Несколько дней Витя не выходил из дома. Известие о том, что «ленинградка» уехала, принесла Семеновна.
— Сам и чемодан ей собрал, — рассказывала она негромко Тоськиной матери. — Покидал вещи, крышку коленкой придавил, чтоб, — говорит, — духу твоего здесь не было… Ой, да ведь она много старше его. Ей, уж поди, лет тридцать с хвостиком. И чем она его таким опоила, одурманила?.. Теперь вот лежит в избе, папироски содит одну за другой. Окурки выгребать не успеваю…
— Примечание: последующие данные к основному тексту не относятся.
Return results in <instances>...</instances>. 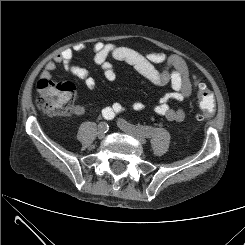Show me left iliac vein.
<instances>
[{"label":"left iliac vein","instance_id":"1","mask_svg":"<svg viewBox=\"0 0 245 245\" xmlns=\"http://www.w3.org/2000/svg\"><path fill=\"white\" fill-rule=\"evenodd\" d=\"M118 125H119L120 129H122L125 133H127V134L133 136L134 138H136L141 144H145L146 143V139H145V137L142 134H140L139 132H137L134 129H131V128H128V127L124 126L121 123V120L118 121Z\"/></svg>","mask_w":245,"mask_h":245}]
</instances>
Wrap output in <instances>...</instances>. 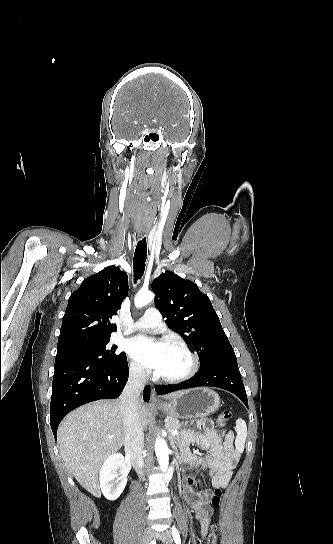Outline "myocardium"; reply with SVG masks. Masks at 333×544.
Here are the masks:
<instances>
[{"mask_svg":"<svg viewBox=\"0 0 333 544\" xmlns=\"http://www.w3.org/2000/svg\"><path fill=\"white\" fill-rule=\"evenodd\" d=\"M169 345L176 347L180 350H182L190 359V366L186 372L179 376H161L159 374H155V377L157 380L168 383V384H178L185 382L192 377H194L200 368V359L198 355L182 340L174 339L169 341Z\"/></svg>","mask_w":333,"mask_h":544,"instance_id":"1","label":"myocardium"}]
</instances>
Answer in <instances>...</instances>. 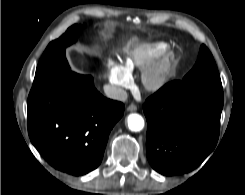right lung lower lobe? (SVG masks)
<instances>
[{
	"mask_svg": "<svg viewBox=\"0 0 245 195\" xmlns=\"http://www.w3.org/2000/svg\"><path fill=\"white\" fill-rule=\"evenodd\" d=\"M27 110L36 149L55 169L80 176L101 163L124 105L103 97L91 76L70 72L32 87Z\"/></svg>",
	"mask_w": 245,
	"mask_h": 195,
	"instance_id": "right-lung-lower-lobe-1",
	"label": "right lung lower lobe"
}]
</instances>
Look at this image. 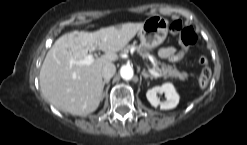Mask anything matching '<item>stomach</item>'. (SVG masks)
Masks as SVG:
<instances>
[{
    "instance_id": "1",
    "label": "stomach",
    "mask_w": 247,
    "mask_h": 145,
    "mask_svg": "<svg viewBox=\"0 0 247 145\" xmlns=\"http://www.w3.org/2000/svg\"><path fill=\"white\" fill-rule=\"evenodd\" d=\"M168 20L154 15L148 17L139 31L140 52L146 54L159 46L168 34Z\"/></svg>"
}]
</instances>
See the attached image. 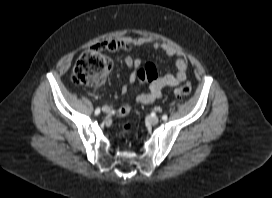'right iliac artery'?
Wrapping results in <instances>:
<instances>
[{
    "label": "right iliac artery",
    "mask_w": 272,
    "mask_h": 198,
    "mask_svg": "<svg viewBox=\"0 0 272 198\" xmlns=\"http://www.w3.org/2000/svg\"><path fill=\"white\" fill-rule=\"evenodd\" d=\"M100 113V108H97L96 110H95V115H98Z\"/></svg>",
    "instance_id": "82829eb1"
}]
</instances>
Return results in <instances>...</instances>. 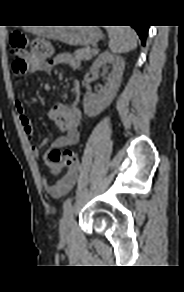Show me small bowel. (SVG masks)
I'll return each instance as SVG.
<instances>
[{
	"label": "small bowel",
	"instance_id": "small-bowel-1",
	"mask_svg": "<svg viewBox=\"0 0 184 292\" xmlns=\"http://www.w3.org/2000/svg\"><path fill=\"white\" fill-rule=\"evenodd\" d=\"M80 62L70 53L56 54L52 59L43 62L34 63L31 66L33 72L51 73L57 66L64 65L75 69ZM74 100L71 104H56L49 110V117L55 123L57 128L63 133L57 137L53 146L55 148L75 146L80 140L79 125L81 122V113L77 107L80 97L79 83L76 81L73 84ZM16 110L19 115L20 123L23 127L26 137L30 142L35 139L33 124L26 114L25 106L22 100L17 99L15 102ZM46 144L45 140L39 144H32L31 151L34 156L40 153V147ZM44 164L53 174H59L63 169H66L60 180L51 182L47 177L42 179L44 189L53 198H61L65 196L75 185L78 179V164L69 166L59 165L51 162L48 155H44Z\"/></svg>",
	"mask_w": 184,
	"mask_h": 292
}]
</instances>
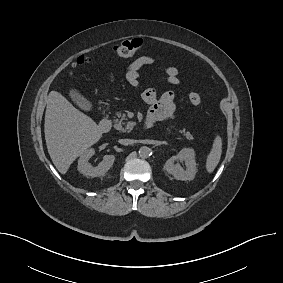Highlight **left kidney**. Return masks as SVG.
I'll return each instance as SVG.
<instances>
[{
	"label": "left kidney",
	"instance_id": "left-kidney-1",
	"mask_svg": "<svg viewBox=\"0 0 283 283\" xmlns=\"http://www.w3.org/2000/svg\"><path fill=\"white\" fill-rule=\"evenodd\" d=\"M179 162H184L186 168H183ZM164 169L177 180H193L197 173L194 150L183 148L176 156L166 161Z\"/></svg>",
	"mask_w": 283,
	"mask_h": 283
}]
</instances>
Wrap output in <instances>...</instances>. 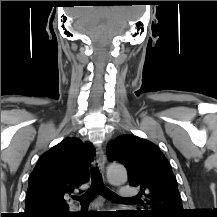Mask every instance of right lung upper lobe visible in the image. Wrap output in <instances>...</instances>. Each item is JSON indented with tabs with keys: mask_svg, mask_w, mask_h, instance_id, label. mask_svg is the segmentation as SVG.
Wrapping results in <instances>:
<instances>
[{
	"mask_svg": "<svg viewBox=\"0 0 217 217\" xmlns=\"http://www.w3.org/2000/svg\"><path fill=\"white\" fill-rule=\"evenodd\" d=\"M95 154L89 142L67 137L44 153L29 177L23 217H70L65 198L88 181Z\"/></svg>",
	"mask_w": 217,
	"mask_h": 217,
	"instance_id": "obj_1",
	"label": "right lung upper lobe"
}]
</instances>
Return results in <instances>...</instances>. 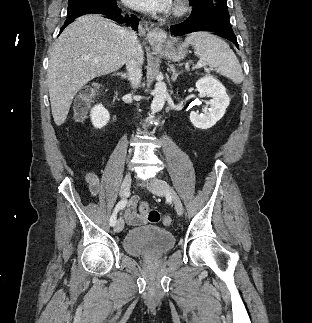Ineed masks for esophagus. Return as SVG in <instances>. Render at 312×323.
I'll list each match as a JSON object with an SVG mask.
<instances>
[{
	"instance_id": "esophagus-1",
	"label": "esophagus",
	"mask_w": 312,
	"mask_h": 323,
	"mask_svg": "<svg viewBox=\"0 0 312 323\" xmlns=\"http://www.w3.org/2000/svg\"><path fill=\"white\" fill-rule=\"evenodd\" d=\"M142 30V27H140ZM143 31V30H142ZM144 32V31H143ZM146 39L153 48H158L167 39V34L163 30H148Z\"/></svg>"
}]
</instances>
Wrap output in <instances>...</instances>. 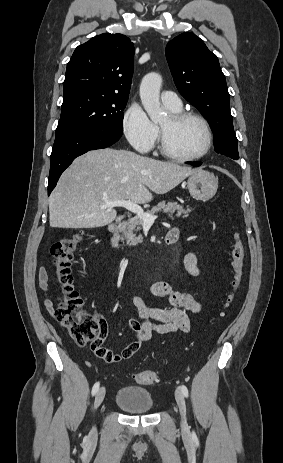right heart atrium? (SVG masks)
<instances>
[{"label": "right heart atrium", "mask_w": 283, "mask_h": 463, "mask_svg": "<svg viewBox=\"0 0 283 463\" xmlns=\"http://www.w3.org/2000/svg\"><path fill=\"white\" fill-rule=\"evenodd\" d=\"M123 131L131 146L139 152L150 151L158 138L157 126L137 102L132 103L124 114Z\"/></svg>", "instance_id": "right-heart-atrium-1"}]
</instances>
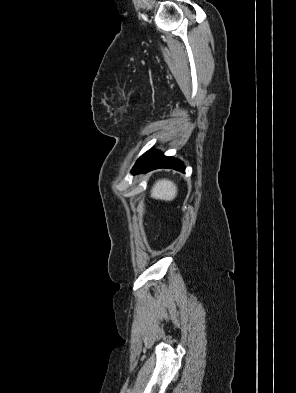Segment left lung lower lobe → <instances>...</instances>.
<instances>
[{"mask_svg": "<svg viewBox=\"0 0 296 393\" xmlns=\"http://www.w3.org/2000/svg\"><path fill=\"white\" fill-rule=\"evenodd\" d=\"M157 168H173L182 172L185 171L179 160L163 156L160 152L150 149L139 158L133 168V174L148 172Z\"/></svg>", "mask_w": 296, "mask_h": 393, "instance_id": "obj_1", "label": "left lung lower lobe"}]
</instances>
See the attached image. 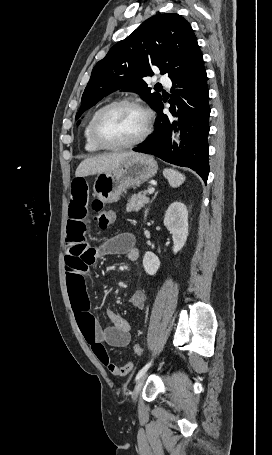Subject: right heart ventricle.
Wrapping results in <instances>:
<instances>
[{
	"mask_svg": "<svg viewBox=\"0 0 272 455\" xmlns=\"http://www.w3.org/2000/svg\"><path fill=\"white\" fill-rule=\"evenodd\" d=\"M95 114V113H94ZM93 114V115H94ZM93 115L89 118L86 126H85V129H84V138H85V149L88 151V152H91V153H97V152H100L102 149L98 148L92 141L91 139V136H90V123H91V120H92V117Z\"/></svg>",
	"mask_w": 272,
	"mask_h": 455,
	"instance_id": "1",
	"label": "right heart ventricle"
}]
</instances>
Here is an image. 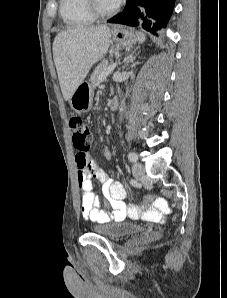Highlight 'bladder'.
<instances>
[{"label": "bladder", "instance_id": "31cf9c89", "mask_svg": "<svg viewBox=\"0 0 227 298\" xmlns=\"http://www.w3.org/2000/svg\"><path fill=\"white\" fill-rule=\"evenodd\" d=\"M91 230L108 239H118L124 236L142 232L144 227L131 221H107L95 223Z\"/></svg>", "mask_w": 227, "mask_h": 298}]
</instances>
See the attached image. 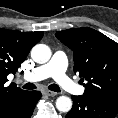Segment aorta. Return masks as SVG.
Listing matches in <instances>:
<instances>
[{"instance_id":"aorta-1","label":"aorta","mask_w":118,"mask_h":118,"mask_svg":"<svg viewBox=\"0 0 118 118\" xmlns=\"http://www.w3.org/2000/svg\"><path fill=\"white\" fill-rule=\"evenodd\" d=\"M51 54L50 48L45 44H37L31 50L32 59L39 64L48 62ZM56 108L60 112H68L72 108V100L67 96H60L56 100Z\"/></svg>"}]
</instances>
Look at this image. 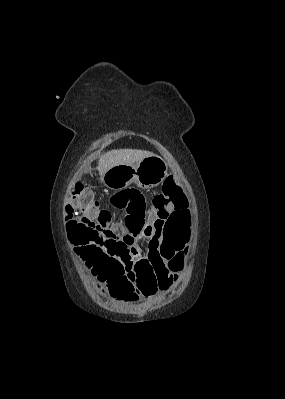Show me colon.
Returning <instances> with one entry per match:
<instances>
[{
  "label": "colon",
  "instance_id": "1",
  "mask_svg": "<svg viewBox=\"0 0 285 399\" xmlns=\"http://www.w3.org/2000/svg\"><path fill=\"white\" fill-rule=\"evenodd\" d=\"M150 205L162 220L156 227L164 244L151 249L146 257H140L135 240L142 236L146 225L144 196L136 190H125L101 205L92 188L81 182L72 187L65 212L76 213L78 218L69 219L66 230L87 271L95 278L96 289L105 285L115 296L136 300L141 295L155 294L160 281L183 268L181 253L188 237L183 232L173 231L189 218L180 186L167 178L162 191L154 195ZM109 206L125 211L122 222L110 212ZM108 261L115 264L118 272L127 265L131 270L130 280L119 281L118 272L100 270V266Z\"/></svg>",
  "mask_w": 285,
  "mask_h": 399
}]
</instances>
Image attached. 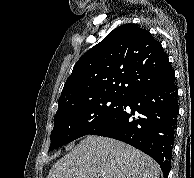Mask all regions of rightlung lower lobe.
I'll use <instances>...</instances> for the list:
<instances>
[{
	"label": "right lung lower lobe",
	"instance_id": "obj_1",
	"mask_svg": "<svg viewBox=\"0 0 194 178\" xmlns=\"http://www.w3.org/2000/svg\"><path fill=\"white\" fill-rule=\"evenodd\" d=\"M177 97L173 74L163 82L132 93L118 112L89 134L114 138L136 147L157 161L164 178H168L179 112Z\"/></svg>",
	"mask_w": 194,
	"mask_h": 178
}]
</instances>
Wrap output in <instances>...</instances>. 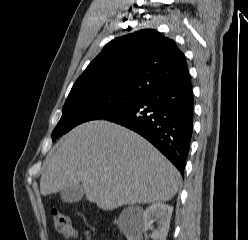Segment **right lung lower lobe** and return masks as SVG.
Instances as JSON below:
<instances>
[{
    "label": "right lung lower lobe",
    "instance_id": "1",
    "mask_svg": "<svg viewBox=\"0 0 248 240\" xmlns=\"http://www.w3.org/2000/svg\"><path fill=\"white\" fill-rule=\"evenodd\" d=\"M194 100L190 75L143 96L105 120L142 135L160 150L183 176L193 130Z\"/></svg>",
    "mask_w": 248,
    "mask_h": 240
}]
</instances>
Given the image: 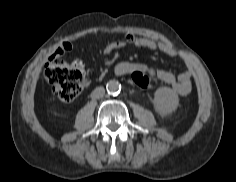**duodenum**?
Segmentation results:
<instances>
[{"label":"duodenum","mask_w":236,"mask_h":182,"mask_svg":"<svg viewBox=\"0 0 236 182\" xmlns=\"http://www.w3.org/2000/svg\"><path fill=\"white\" fill-rule=\"evenodd\" d=\"M130 68L127 65H120L116 70L115 74L118 76L126 75L128 74Z\"/></svg>","instance_id":"1"}]
</instances>
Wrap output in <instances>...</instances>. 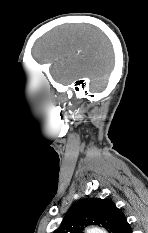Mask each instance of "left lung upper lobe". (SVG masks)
Returning a JSON list of instances; mask_svg holds the SVG:
<instances>
[{
    "label": "left lung upper lobe",
    "instance_id": "left-lung-upper-lobe-1",
    "mask_svg": "<svg viewBox=\"0 0 148 233\" xmlns=\"http://www.w3.org/2000/svg\"><path fill=\"white\" fill-rule=\"evenodd\" d=\"M87 225H101L109 233H126L131 228L111 200L96 198L74 203L54 233H82Z\"/></svg>",
    "mask_w": 148,
    "mask_h": 233
}]
</instances>
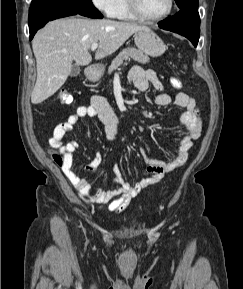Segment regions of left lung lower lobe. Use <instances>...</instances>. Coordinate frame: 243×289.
<instances>
[{"instance_id":"1","label":"left lung lower lobe","mask_w":243,"mask_h":289,"mask_svg":"<svg viewBox=\"0 0 243 289\" xmlns=\"http://www.w3.org/2000/svg\"><path fill=\"white\" fill-rule=\"evenodd\" d=\"M158 26L188 38L196 47L199 41L200 18L198 7L181 9L172 18L158 22Z\"/></svg>"}]
</instances>
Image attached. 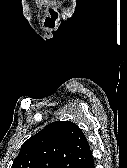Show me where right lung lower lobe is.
<instances>
[{
    "label": "right lung lower lobe",
    "mask_w": 127,
    "mask_h": 168,
    "mask_svg": "<svg viewBox=\"0 0 127 168\" xmlns=\"http://www.w3.org/2000/svg\"><path fill=\"white\" fill-rule=\"evenodd\" d=\"M75 168H95L93 157L78 164Z\"/></svg>",
    "instance_id": "right-lung-lower-lobe-1"
}]
</instances>
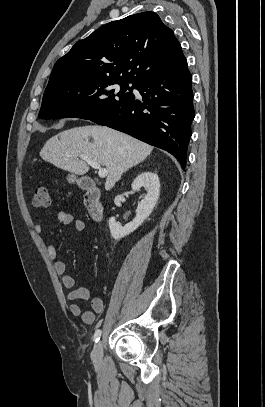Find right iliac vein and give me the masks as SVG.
<instances>
[{
	"instance_id": "obj_1",
	"label": "right iliac vein",
	"mask_w": 265,
	"mask_h": 407,
	"mask_svg": "<svg viewBox=\"0 0 265 407\" xmlns=\"http://www.w3.org/2000/svg\"><path fill=\"white\" fill-rule=\"evenodd\" d=\"M103 355V344L102 341H99L95 344L93 351H92V360L95 364H99L102 360Z\"/></svg>"
}]
</instances>
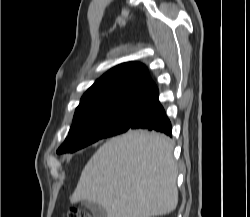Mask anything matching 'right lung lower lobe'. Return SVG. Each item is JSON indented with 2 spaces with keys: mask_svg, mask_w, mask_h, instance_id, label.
<instances>
[{
  "mask_svg": "<svg viewBox=\"0 0 250 217\" xmlns=\"http://www.w3.org/2000/svg\"><path fill=\"white\" fill-rule=\"evenodd\" d=\"M158 96L159 93L156 92L140 105L130 129H146L172 136L171 122L160 104Z\"/></svg>",
  "mask_w": 250,
  "mask_h": 217,
  "instance_id": "obj_1",
  "label": "right lung lower lobe"
}]
</instances>
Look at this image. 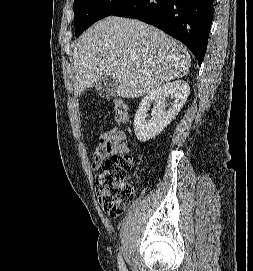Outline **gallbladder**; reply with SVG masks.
<instances>
[{
  "label": "gallbladder",
  "instance_id": "bac80fb5",
  "mask_svg": "<svg viewBox=\"0 0 253 271\" xmlns=\"http://www.w3.org/2000/svg\"><path fill=\"white\" fill-rule=\"evenodd\" d=\"M97 94L102 98H110L116 95L118 82L112 77H102L95 86Z\"/></svg>",
  "mask_w": 253,
  "mask_h": 271
}]
</instances>
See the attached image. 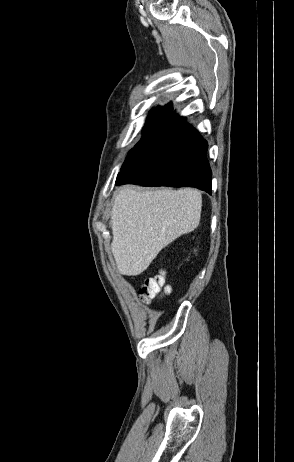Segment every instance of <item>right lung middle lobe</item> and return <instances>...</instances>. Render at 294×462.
<instances>
[{
    "instance_id": "obj_1",
    "label": "right lung middle lobe",
    "mask_w": 294,
    "mask_h": 462,
    "mask_svg": "<svg viewBox=\"0 0 294 462\" xmlns=\"http://www.w3.org/2000/svg\"><path fill=\"white\" fill-rule=\"evenodd\" d=\"M179 116L172 114V104L157 107L149 113L141 141L128 153L121 170L124 169L142 150L157 141L176 122Z\"/></svg>"
}]
</instances>
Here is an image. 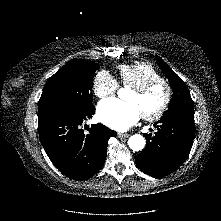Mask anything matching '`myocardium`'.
<instances>
[{
    "instance_id": "f54148a6",
    "label": "myocardium",
    "mask_w": 221,
    "mask_h": 221,
    "mask_svg": "<svg viewBox=\"0 0 221 221\" xmlns=\"http://www.w3.org/2000/svg\"><path fill=\"white\" fill-rule=\"evenodd\" d=\"M161 86L165 91V97L161 104V106L152 113H144L142 114V118L147 121H154L161 118L165 112L167 111L171 100H172V88L168 81L163 78H158L154 80H150L142 85L133 87V91H135L138 95H146L154 88Z\"/></svg>"
}]
</instances>
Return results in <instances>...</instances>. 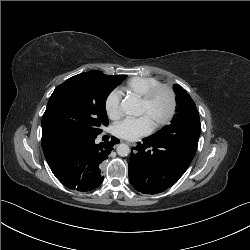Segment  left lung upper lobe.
<instances>
[{
    "mask_svg": "<svg viewBox=\"0 0 250 250\" xmlns=\"http://www.w3.org/2000/svg\"><path fill=\"white\" fill-rule=\"evenodd\" d=\"M174 91L176 92V114L170 125L165 126L154 135H168L174 133L176 127H186L190 123L200 122L196 105L190 95L177 84L174 85Z\"/></svg>",
    "mask_w": 250,
    "mask_h": 250,
    "instance_id": "left-lung-upper-lobe-1",
    "label": "left lung upper lobe"
}]
</instances>
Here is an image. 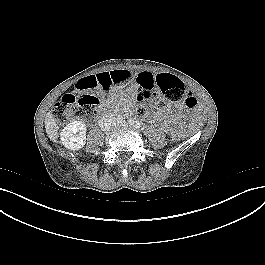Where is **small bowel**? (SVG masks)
I'll use <instances>...</instances> for the list:
<instances>
[{"instance_id":"small-bowel-1","label":"small bowel","mask_w":265,"mask_h":265,"mask_svg":"<svg viewBox=\"0 0 265 265\" xmlns=\"http://www.w3.org/2000/svg\"><path fill=\"white\" fill-rule=\"evenodd\" d=\"M96 76H104L109 79L111 82V86H122L127 87L128 92L131 95H135L138 88H156L154 79L156 74L151 72H142L140 73L136 79H134L133 75L126 70H115L110 72H104L97 74ZM172 105L167 104L162 106L160 109L153 112V117L160 118L167 115L171 109ZM174 108L177 110L184 109L183 103L177 104Z\"/></svg>"}]
</instances>
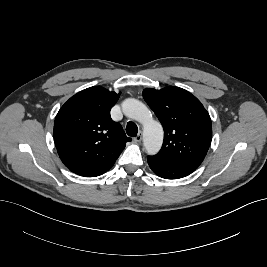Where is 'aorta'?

Мать, уязвленная Витиной изменой, слушала молча.
Тоська и вовсе не вышла из комнаты.
С Витей они столкнулись только в воскресенье.
Днем
Снова они стояли друг против друга. Тоська напряглась, вытянулась в струнку. В платочке до бровей, с полными, шелушащимися от жары губами, с нарисованными огородной пылью темными кругами у глаз — была она сумасшедше красива. Витя — в белой майке с короткими рукавами, в широких помочах, поддерживающих галифе, худой и небритый — выглядел мрачно.
— Ну? — спросила Тоська. — Так и будем стоять? Мне работать надо — вон еще какой загон впереди.
— Выходи за меня замуж, — сказал Витя.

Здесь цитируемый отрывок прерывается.